Der vom Verurteilten angefochtene Beschluss über die Verlängerung der Anbindungsdauer an die Institutsambulanz enthält keine Begründung. Dem Beschwerdegericht ist damit eine Überprüfung der oben genannten Maßstäbe nicht möglich, sodass der Beschluss aufzuheben ist."

Diesen Ausführungen schließt sich der Senat an. Für das weitere Verfahren weist der Senat darauf hin, dass es sich vorliegend um eine nachträgliche Entscheidung im Sinne des § 68d Abs. 1 StGB handelt. Voraussetzung für eine nachträgliche Änderung oder Ergänzung von Weisungen gemäß § 68d StGB ist, dass sich nach dem Beginn der Führungsaufsicht die objektive Situation oder der Kenntnisstand des Gerichts in tatsächlicher Hinsicht geändert hat, also entweder neue Umstände eingetreten oder dem Gericht bekannt geworden sind (vgl. OLG Hamm, Beschluss vom 31. Juli 2018 - 3 Ws 235/18, Rn. 20, juris; OLG Frankfurt a. M., Beschluss vom 11. November 2010 - 3 Ws 1081/10- NStZ-RR 2011, 63 [OLG Köln 13.09.2010 - 2 Ws 568/10]). Zweck der Norm ist, Weisungen während der Dauer der Führungsaufsicht den wechselnden Verhältnissen anzupassen, namentlich Fortschritten und/oder Rückschritten des Verurteilten in Bezug auf kriminalprognostisch relevante Umstände Rechnung zu tragen.

Dem zu treffenden Beschluss muss sich daher auch entnehmen lassen, auf welchen tatsächlichen Umständen die Verlängerung der Anbindung an die Institutsambulanz beruht.

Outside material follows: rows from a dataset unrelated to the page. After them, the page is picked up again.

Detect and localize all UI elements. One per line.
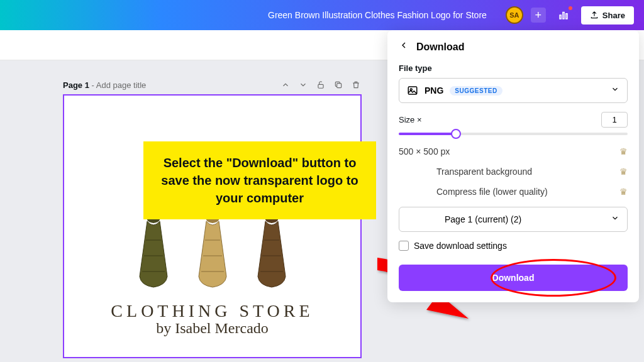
- crown-icon: ♛: [619, 146, 628, 156]
- duplicate-page-button[interactable]: [333, 79, 344, 90]
- download-button[interactable]: Download: [399, 265, 628, 291]
- page-down-button[interactable]: [297, 79, 309, 90]
- page-title-placeholder[interactable]: - Add page title: [92, 80, 147, 90]
- download-panel-header: Download: [387, 30, 639, 61]
- save-settings-checkbox[interactable]: [399, 241, 409, 251]
- chevron-down-icon: [611, 85, 619, 96]
- size-input[interactable]: [601, 112, 628, 128]
- page-header: Page 1 - Add page title: [63, 79, 362, 90]
- lock-open-icon: [316, 80, 325, 89]
- transparent-bg-option[interactable]: Transparent background ♛: [399, 162, 628, 182]
- page-select[interactable]: Page 1 (current) (2): [399, 207, 628, 232]
- app-header: Green Brown Illustration Clothes Fashion…: [0, 0, 644, 30]
- notification-dot: [569, 6, 572, 10]
- chart-bar-icon: [558, 9, 569, 21]
- size-slider[interactable]: [399, 133, 628, 135]
- logo-byline: by Isabel Mercado: [64, 320, 360, 337]
- share-button[interactable]: Share: [581, 6, 634, 25]
- dress-tan: [187, 209, 238, 293]
- header-actions: SA + Share: [506, 5, 634, 25]
- filetype-label: File type: [399, 63, 628, 73]
- suggested-badge: SUGGESTED: [450, 86, 502, 96]
- upload-icon: [590, 11, 599, 19]
- chevron-left-icon: [399, 40, 409, 50]
- page-up-button[interactable]: [280, 79, 291, 90]
- filetype-select[interactable]: PNG SUGGESTED: [399, 78, 628, 103]
- svg-rect-0: [560, 15, 561, 19]
- lock-page-button[interactable]: [315, 79, 326, 90]
- delete-page-button[interactable]: [350, 79, 362, 90]
- dimensions-row: 500 × 500 px ♛: [399, 141, 628, 162]
- crown-icon: ♛: [619, 167, 628, 177]
- callout-text: Select the "Download" button to save the…: [158, 154, 361, 207]
- user-avatar[interactable]: SA: [506, 6, 523, 24]
- add-collaborator-button[interactable]: +: [531, 8, 546, 23]
- size-row: Size ×: [399, 112, 628, 128]
- logo-illustration: [64, 209, 360, 293]
- design-canvas[interactable]: CLOTHING STORE by Isabel Mercado: [63, 94, 362, 358]
- slider-thumb[interactable]: [451, 129, 461, 139]
- chevron-down-icon: [611, 214, 619, 225]
- document-title[interactable]: Green Brown Illustration Clothes Fashion…: [257, 10, 498, 20]
- trash-icon: [352, 80, 360, 89]
- download-panel-title: Download: [416, 41, 464, 53]
- chevron-up-icon: [281, 80, 290, 89]
- dress-brown: [247, 209, 297, 293]
- dress-green: [128, 209, 179, 293]
- crown-icon: ♛: [619, 187, 628, 197]
- download-panel: Download File type PNG SUGGESTED Size × …: [387, 30, 639, 302]
- svg-rect-1: [563, 13, 564, 19]
- page-label: Page 1 - Add page title: [63, 80, 146, 90]
- save-settings-label: Save download settings: [414, 241, 507, 251]
- filetype-value: PNG: [425, 85, 443, 96]
- compress-option[interactable]: Compress file (lower quality) ♛: [399, 182, 628, 202]
- share-button-label: Share: [602, 11, 625, 20]
- svg-rect-4: [337, 84, 341, 88]
- insights-button[interactable]: [553, 5, 574, 25]
- back-button[interactable]: [399, 40, 409, 53]
- duplicate-icon: [334, 80, 343, 89]
- save-settings-row[interactable]: Save download settings: [399, 241, 628, 251]
- chevron-down-icon: [299, 80, 308, 89]
- image-icon: [407, 85, 418, 96]
- instruction-callout: Select the "Download" button to save the…: [143, 141, 376, 219]
- size-label: Size ×: [399, 115, 422, 124]
- svg-rect-2: [566, 14, 567, 19]
- svg-rect-3: [318, 84, 323, 88]
- logo-store-name: CLOTHING STORE: [64, 301, 360, 321]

Die Sache war an die Strafvollstreckungskammer zurückzuverweisen. Der Senat ist nicht befugt, gemäß § 309 Abs. 2 StPO eine eigene Entscheidung zu treffen, weil es sich bei der aufgehobenen Entscheidung um eine Ermessensentscheidung handelt (vgl. OLG Nürnberg, Beschluss vom 11. Januar 2019, 2 Ws 855/18, Rn. 40, juris).

Die Entscheidung über die Kosten des Beschwerdeverfahrens bleibt der Strafvollstreckungskammer vorbehalten, da der endgültige Erfolg des Rechtsmittels noch offen ist.